■ Work request ■
Given the records underneath, please repeat exactly the lines from the line with "Água/Aquecedor/Pressurizador na Vila Ernesto" through the line with "In crociera da Sanctuary Court Lake", passing over any picture.

■ Recorded information ■
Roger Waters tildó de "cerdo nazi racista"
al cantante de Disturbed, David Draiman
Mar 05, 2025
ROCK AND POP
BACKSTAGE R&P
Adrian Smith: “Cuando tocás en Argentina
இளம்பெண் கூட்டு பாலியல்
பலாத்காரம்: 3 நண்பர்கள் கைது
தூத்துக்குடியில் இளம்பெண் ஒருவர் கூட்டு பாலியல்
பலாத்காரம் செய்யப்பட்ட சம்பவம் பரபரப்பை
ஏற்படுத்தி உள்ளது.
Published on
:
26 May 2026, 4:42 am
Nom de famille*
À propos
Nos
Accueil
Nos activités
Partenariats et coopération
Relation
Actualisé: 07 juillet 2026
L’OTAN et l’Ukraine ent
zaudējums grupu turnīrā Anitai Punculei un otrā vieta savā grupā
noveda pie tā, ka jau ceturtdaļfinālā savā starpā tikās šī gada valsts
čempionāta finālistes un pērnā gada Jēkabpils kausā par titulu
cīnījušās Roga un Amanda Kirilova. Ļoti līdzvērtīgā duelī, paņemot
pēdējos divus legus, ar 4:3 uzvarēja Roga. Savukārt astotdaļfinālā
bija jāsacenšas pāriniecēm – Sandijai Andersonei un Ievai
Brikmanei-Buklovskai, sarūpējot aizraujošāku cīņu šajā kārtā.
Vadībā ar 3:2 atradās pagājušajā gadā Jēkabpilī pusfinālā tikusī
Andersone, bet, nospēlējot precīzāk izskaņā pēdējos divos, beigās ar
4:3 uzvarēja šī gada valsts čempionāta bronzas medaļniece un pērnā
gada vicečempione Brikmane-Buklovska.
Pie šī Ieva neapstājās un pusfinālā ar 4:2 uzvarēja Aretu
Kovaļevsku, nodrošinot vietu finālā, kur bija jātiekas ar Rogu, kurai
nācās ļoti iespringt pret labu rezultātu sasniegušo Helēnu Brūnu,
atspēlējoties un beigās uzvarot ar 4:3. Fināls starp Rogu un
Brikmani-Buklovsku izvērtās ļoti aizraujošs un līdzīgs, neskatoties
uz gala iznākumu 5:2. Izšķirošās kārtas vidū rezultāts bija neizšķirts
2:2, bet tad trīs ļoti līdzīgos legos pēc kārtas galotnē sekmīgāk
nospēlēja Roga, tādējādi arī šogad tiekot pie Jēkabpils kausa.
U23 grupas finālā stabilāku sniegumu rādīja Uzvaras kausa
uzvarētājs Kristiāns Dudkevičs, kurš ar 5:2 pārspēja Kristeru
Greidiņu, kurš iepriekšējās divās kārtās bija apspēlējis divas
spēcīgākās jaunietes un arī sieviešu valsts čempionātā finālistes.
---
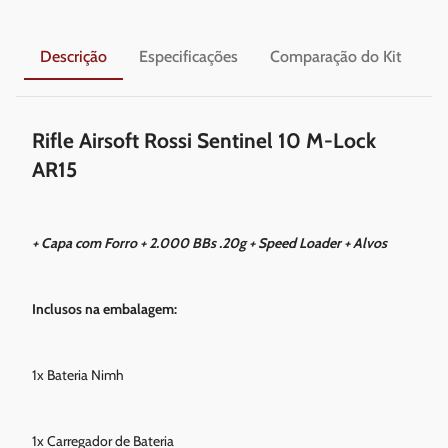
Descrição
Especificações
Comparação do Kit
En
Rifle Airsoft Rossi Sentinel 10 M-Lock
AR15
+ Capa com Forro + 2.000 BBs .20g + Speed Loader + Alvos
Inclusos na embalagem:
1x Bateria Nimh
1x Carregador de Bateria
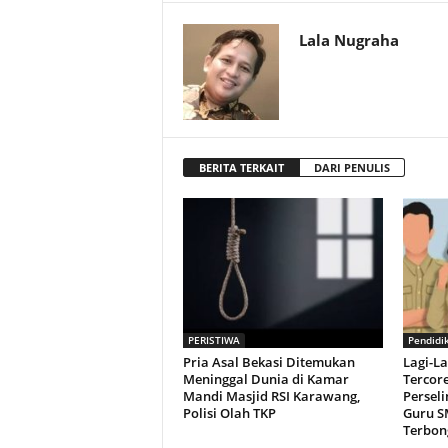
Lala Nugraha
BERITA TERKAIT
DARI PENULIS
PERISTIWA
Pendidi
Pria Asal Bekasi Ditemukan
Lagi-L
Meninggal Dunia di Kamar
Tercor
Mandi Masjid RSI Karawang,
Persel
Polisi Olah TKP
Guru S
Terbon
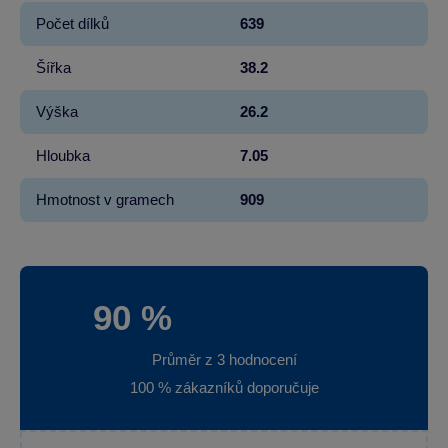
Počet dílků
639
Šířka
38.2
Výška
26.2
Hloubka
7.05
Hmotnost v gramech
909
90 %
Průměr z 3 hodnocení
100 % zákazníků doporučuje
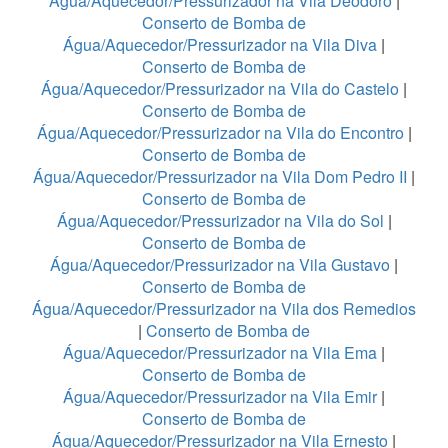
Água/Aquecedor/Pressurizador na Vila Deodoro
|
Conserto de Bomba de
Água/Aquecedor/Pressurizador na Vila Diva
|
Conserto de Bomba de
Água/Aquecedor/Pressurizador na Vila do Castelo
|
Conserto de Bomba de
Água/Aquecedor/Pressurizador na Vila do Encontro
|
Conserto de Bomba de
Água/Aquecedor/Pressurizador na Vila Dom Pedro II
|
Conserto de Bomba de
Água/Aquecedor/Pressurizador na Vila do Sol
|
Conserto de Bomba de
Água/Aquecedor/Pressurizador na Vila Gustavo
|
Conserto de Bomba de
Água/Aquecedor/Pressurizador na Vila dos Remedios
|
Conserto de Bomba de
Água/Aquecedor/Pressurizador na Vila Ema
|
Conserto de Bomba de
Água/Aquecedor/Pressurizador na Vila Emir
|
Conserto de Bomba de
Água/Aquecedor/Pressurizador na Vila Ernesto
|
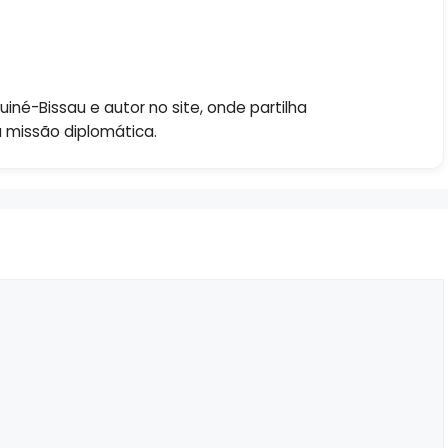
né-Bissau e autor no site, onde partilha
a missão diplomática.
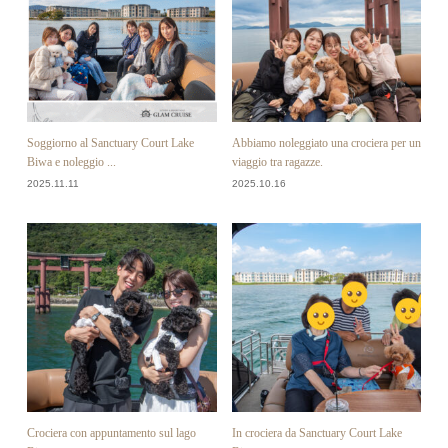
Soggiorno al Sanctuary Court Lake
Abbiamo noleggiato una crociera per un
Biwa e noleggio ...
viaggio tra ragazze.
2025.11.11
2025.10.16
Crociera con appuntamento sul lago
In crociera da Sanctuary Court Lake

■ Answer section ■
Água/Aquecedor/Pressurizador na Vila Ernesto
|
né-Bissau e autor no site, onde partilha
a missão diplomática.
Soggiorno al Sanctuary Court Lake
Abbiamo noleggiato una crociera per un
Biwa e noleggio ...
viaggio tra ragazze.
2025.11.11
2025.10.16
Crociera con appuntamento sul lago
In crociera da Sanctuary Court Lake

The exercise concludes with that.